Autograd.grad get None for some variable occassionally

I’m using the autograd.grad of torch to perform analysis on my network. But I met with the problem that, when I run grad() on different data items, I occassionally get None for some layers on some certain data items, which will further cause errors.

I’m confused why this happens. Why does the same network get None grad on some data items, while does not on other data items? There is not noise items in the dataset, no missing values.

Some part of my network is as follows (to make it short, I did not post the whole network, but it’s enough to tell the problem):

def forward(self, input):
    x = input
    out = self.backbone(x)
    predict_up_conv = self.relu2(self.bn2(self.conv_up_conv(out)))
    predict_down_conv = self.relu3(self.bn3(self.conv_down_conv(out)))
    predict_cls_conv = self.relu4(self.bn4(self.conv_cls_conv(out)))
    predict_up = self.conv_up(predict_up_conv)
    predict_down = self.conv_down(predict_down_conv)
    predict_cls = self.conv_cls(predict_cls_conv)
    if self.phase == 'test':
        predict_cls_softmax = self.softmax(predict_cls)
        return predict_up, predict_down, predict_cls_softmax
        return predict_up,predict_down,predict_cls

the code I use to calculate the gradient is:

grads = grad(y, w, retain_graph=True, create_graph=True, allow_unused=True)

y is the target value, and w is the list of all parameters of the network.

grads is the resulting list of gradients. In normal cases, it is a list of pytorch tensors with shapes matching the feature map of each layer in the network. However, on some data items when I run this code, the grads has some elements which is None. And the associated layers are always the self.conv_up_conv, self.conv_down_conv, self.conv_up, self.conv_down.

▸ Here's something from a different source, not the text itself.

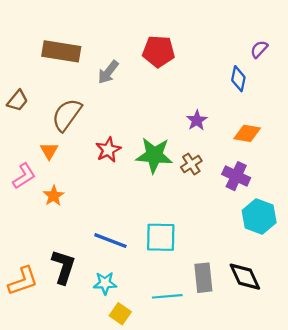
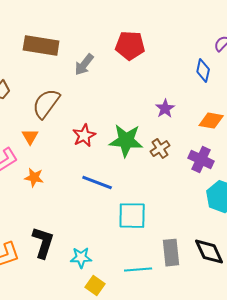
orange star: (54, 196) -> (34, 178), turned -30
blue line: (110, 241) -> (97, 183), moved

I’m confused what’s wrong with my code.

Thank you all for helping me!!!


First, retain_graph=True is not needed if you use create_graph=True.
Also if you expect that all the parameters were used to compute y, you should not pass allow_unused=True.

Can you share how y is computed based on predict_up, predict_down and predict_cls ?
Because if y only depends on predict_cls, given the structure of your forward, it looks expected that these conv layers wouldn’t get gradients as their result will not be used.